Did I speak too soon?

Did I speak too soon?


My view as a I write

Until recently, I have remarked upon how mild this winter is compared to the Polar Vortexes we experienced last winter at the very end of January. I should have probably held my tongue because this past weekend we received around 20” of snow within twenty-four hours!

My neighborhood is still digging itself out of drifts, which in some places are three or four feet high! Although it’s rough going trying to find a path through the neighborhood, when I make it to my destination I have a great feeling of accomplishment. Coming from Central Florida where the average annual low temperature is somewhere around 50 degrees (though I have certainly seen it get into the upper 30’s on some rare occasions), I am missing the warm weather and the sunshine, but it’s really neat to see the ways in which people (and I) can adapt.

Dibs is real. [Dibs (noun) A Chicago winter tradition in which citizens leave household items in parking spaces they spent hours shoveling out. Technically illegal, but don’t move anything unless you want your car harmed or butt kicked.]

Speaking of adaptation, its now week two of a brand new semester and I’m already getting back into my groove. Next week we will kick off the second half of the 33 Reading Series (an on campus reading series featuring current MFA candidates from all three genres), which I am the nonfiction curator of, and I’m already halfway through a new essay and speeding through my course readings.

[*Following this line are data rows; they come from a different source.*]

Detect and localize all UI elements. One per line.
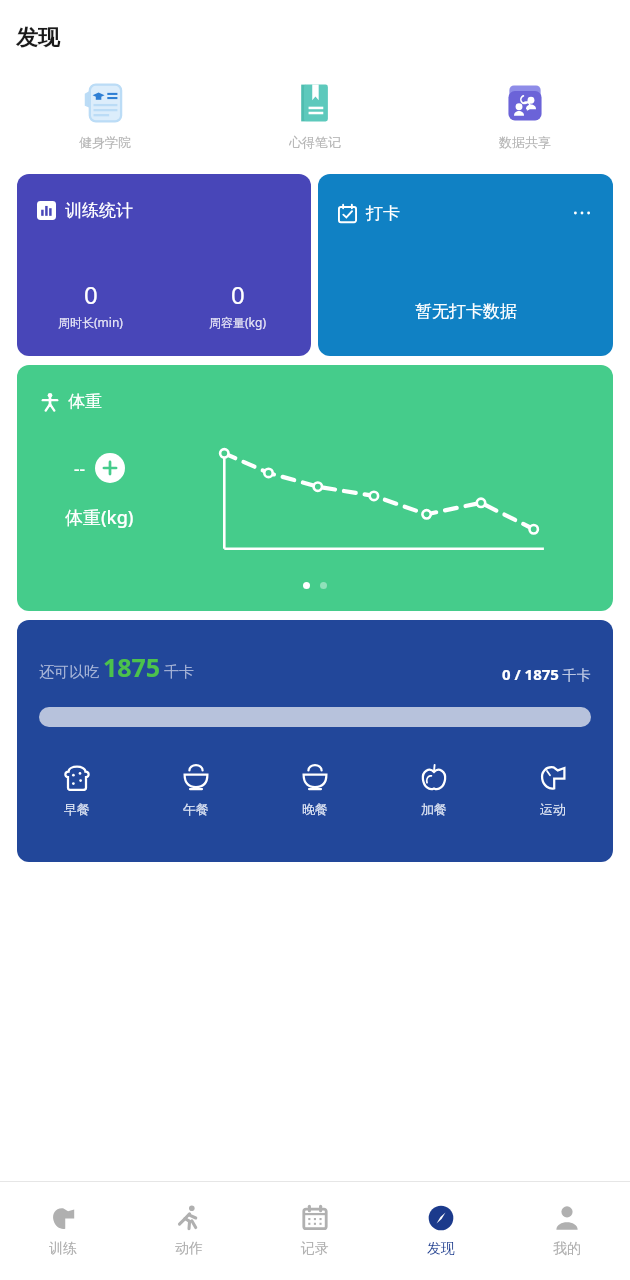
staticText: 午餐 [183, 801, 209, 817]
staticText: 数据共享 [499, 134, 551, 150]
staticText: 暂无打卡数据 [415, 301, 517, 322]
button[interactable]: Add weight [95, 453, 125, 483]
staticText: 早餐 [64, 801, 90, 817]
staticText: 动作 [175, 1240, 203, 1258]
staticText: 训练统计 [65, 200, 133, 221]
button[interactable]: 发现 [378, 1182, 504, 1280]
staticText: 体重(kg) [65, 505, 134, 530]
button[interactable]: 训练 [0, 1182, 126, 1280]
staticText: 发现 [427, 1240, 455, 1258]
button[interactable]: 心得笔记 [265, 78, 365, 152]
button[interactable]: 健身学院 [55, 78, 155, 152]
button[interactable]: 我的 [504, 1182, 630, 1280]
staticText: 周时长(min) [58, 314, 123, 330]
button[interactable]: 加餐 [395, 760, 473, 819]
button[interactable]: More options [569, 200, 595, 226]
button[interactable]: 晚餐 [276, 760, 354, 819]
staticText: 还可以吃 1875 千卡 [39, 650, 195, 684]
staticText: 记录 [301, 1240, 329, 1258]
button[interactable]: 动作 [126, 1182, 252, 1280]
button[interactable]: 运动 [514, 760, 592, 819]
button[interactable]: 午餐 [157, 760, 235, 819]
button[interactable]: 早餐 [38, 760, 116, 819]
button[interactable]: 训练统计 [17, 174, 311, 356]
button[interactable]: 还可以吃 1875 千卡 [17, 620, 613, 862]
staticText: 0 [84, 278, 98, 311]
staticText: 打卡 [366, 203, 400, 224]
button[interactable]: 体重 [17, 365, 613, 611]
staticText: 加餐 [421, 801, 447, 817]
staticText: 心得笔记 [289, 134, 341, 150]
staticText: 运动 [540, 801, 566, 817]
button[interactable]: 打卡 [318, 174, 613, 356]
staticText: 体重 [68, 391, 102, 412]
button[interactable]: 记录 [252, 1182, 378, 1280]
staticText: 晚餐 [302, 801, 328, 817]
staticText: 健身学院 [79, 134, 131, 150]
staticText: -- [74, 457, 85, 480]
staticText: 发现 [16, 24, 60, 52]
staticText: 训练 [49, 1240, 77, 1258]
staticText: 周容量(kg) [209, 314, 266, 330]
button[interactable]: 数据共享 [475, 78, 575, 152]
staticText: 我的 [553, 1240, 581, 1258]
staticText: 0 [231, 278, 245, 311]
staticText: 0 / 1875 千卡 [502, 664, 591, 684]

This semester I am enrolled in three classes: Prose Models by Poets, Nonfiction Film, and Workshop. Each one of them is exciting me and challenging me in new ways and just when I thought I had a handle on my own idea of the essay, the readings and films I have been taking in during the past few weeks are helping my vision evolve. The essays that I have been working on for the past year are all starting to “talk” to each other and become part of a dialogue, which is extremely exciting as I draw closer and closer to the end of my program.

Blizzard Aftermath

It’s satisfying and exciting to say that this is my last semester of classes before I enter thesis hours, but I have to admit I’ll miss taking classes once I get there, even if three classes + teaching + work packs my schedule so full I sometimes wonder when I’ll have time to eat or sleep. Each semester has been a chance to grow and reinvent myself and my creative visions, but most importantly, to deepen my understanding of writing, literary culture, and the cultural and social impact of nonfiction.